Lineage. Where did this signal come from? Who observed it? What was the chain of custody between the original event and the version in your graph? Most data vendors hide this. We don't. Every signal in our graph has a lineage we can name, and most have passed through fewer hands than the equivalent signals from legacy aggregators. Fewer hands means less compression, less staleness, fewer derivative claims layered on top of the original observation.
Composability. Can this signal be combined with other signals at reasoning time, without being pre-joined into a fixed schema first? This is the substrate question, and most data vendors fail it. A signal that lives in its own silo, accessible only through that vendor's API, in their pre-chosen schema, isn't composable. A signal that lives in the same graph as 199,999 others, in a structure built for an agent to traverse, is.
Why one signal is never enough
One signal at 30% accuracy is garbage.
Five signals at 30% accuracy each, stacked with the right boolean composition, is a precise audience. The failure modes compress as you compose. The signals you stack against each other narrow the cone of possible interpretations until what comes out the other side is actually predictive of the thing you care about.
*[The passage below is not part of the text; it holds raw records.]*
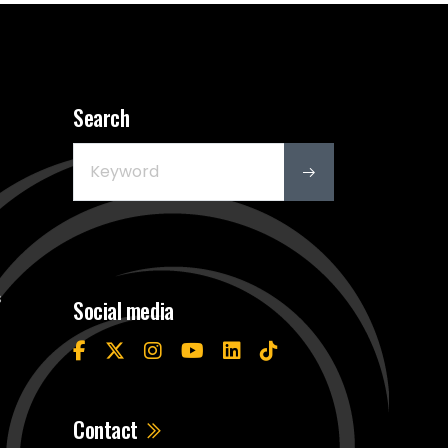
Search
s
Social media
Contact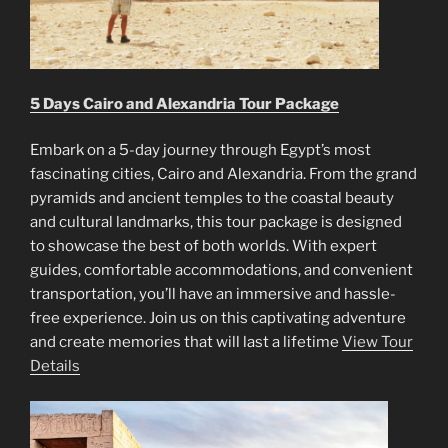
5 Days Cairo and Alexandria Tour Package
Embark on a 5-day journey through Egypt’s most
fascinating cities, Cairo and Alexandria. From the grand
pyramids and ancient temples to the coastal beauty
and cultural landmarks, this tour package is designed
to showcase the best of both worlds. With expert
guides, comfortable accommodations, and convenient
transportation, you’ll have an immersive and hassle-
free experience. Join us on this captivating adventure
and create memories that will last a lifetime
View Tour
Details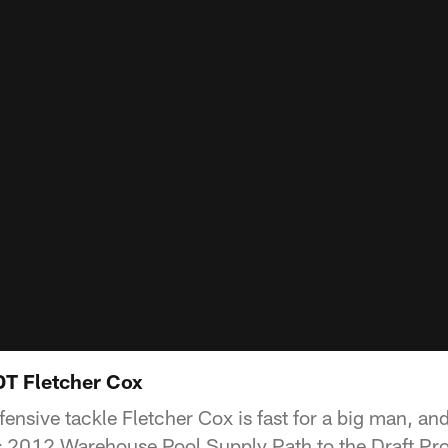
DT Fletcher Cox
fensive tackle Fletcher Cox is fast for a big man, a
is 2012 Warehouse Pool Supply Path to the Draft Pro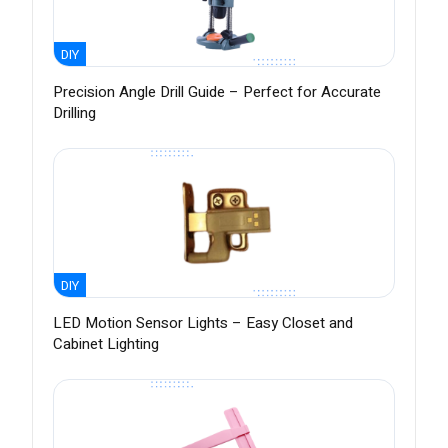
DIY
Precision Angle Drill Guide – Perfect for Accurate
Drilling
DIY
LED Motion Sensor Lights – Easy Closet and
Cabinet Lighting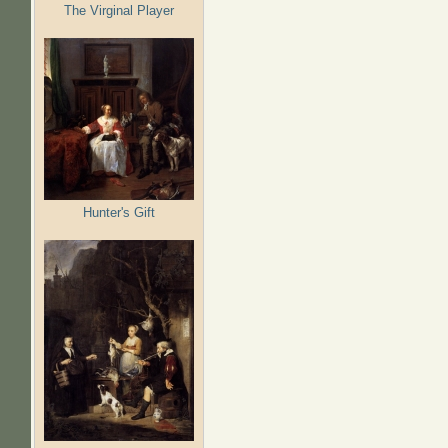
The Virginal Player
Hunter's Gift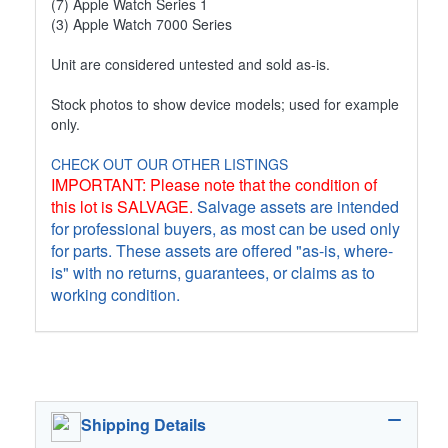
(7) Apple Watch Series 1
(3) Apple Watch 7000 Series
Unit are considered untested and sold as-is.
Stock photos to show device models; used for example
only.
CHECK OUT OUR OTHER LISTINGS
IMPORTANT: Please note that the condition of
this lot is SALVAGE.
Salvage assets are intended
for professional buyers, as most can be used only
for parts. These assets are offered "as-is, where-
is" with no returns, guarantees, or claims as to
working condition.
Shipping Details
This is why one question separates Signal Engineers from Plumbers: what can I find? versus what data can I get? That distinction matters more than it looks. A Plumber stares at one signal's coverage and complains it's incomplete. A Signal Engineer stacks that signal with seven others and finds the audience in the intersection.
The artifact that comes out is a composition: a boolean expression of signals, often with weights and exclusions, that represents the actual audience or scoring rubric you're trying to build. The Signal Graph holds the raw signals. The Signal Engineer composes them. The output is something no individual signal could have produced and no vendor's segment catalog would have sold.
What this looks like at Watt
The Signal Graph today holds 165,000+ behavioral signals on 250M+ US adults and 55,000+ signals on 60M+ US companies. The categories span purchases, life events, demographic and household composition, geographic patterns, intent and in-market behaviors, ownership and asset history, professional and firmographic signals, hiring and growth signals, technographics, and a long tail of harder-to-classify behavioral observations.
Every one of those signals is sourced from the open market. We've written separately about where our data comes from. The thing we built that nobody else has is structural: a substrate that holds raw signals at the resolution they were observed, refreshes them on their own cadence, and exposes them in a shape an agent can compose across in real time without being handed a schema in advance.
A Signal Library is coming. Every signal will have its own page: what it is, where it came from, how often it refreshes, how it relates to other signals, and how to compose with it. Until that ships, the easiest way to see what's actually in the graph is to ask one of our customers what they composed for their last campaign.
The takeaway
A signal is a single fact about a person or company at a specific moment, raw, uncompressed, and composable with others.
Everything else in the data industry (fields, traits, segments, scores, dashboards) is downstream of signals. Built from them. Compressed out of them. Useful for the questions the builder anticipated, useless for the questions an agent will actually ask.
If you've spent the last decade thinking in fields, the cognitive flip is to start thinking in signals. The artifact you ship gets bigger. The questions you can answer get more interesting. The audience your work produces stops looking like everyone else's, because nobody else is composing from the same raw material you are.
That's what we built the Signal Graph for. That's what Signal Engineering is.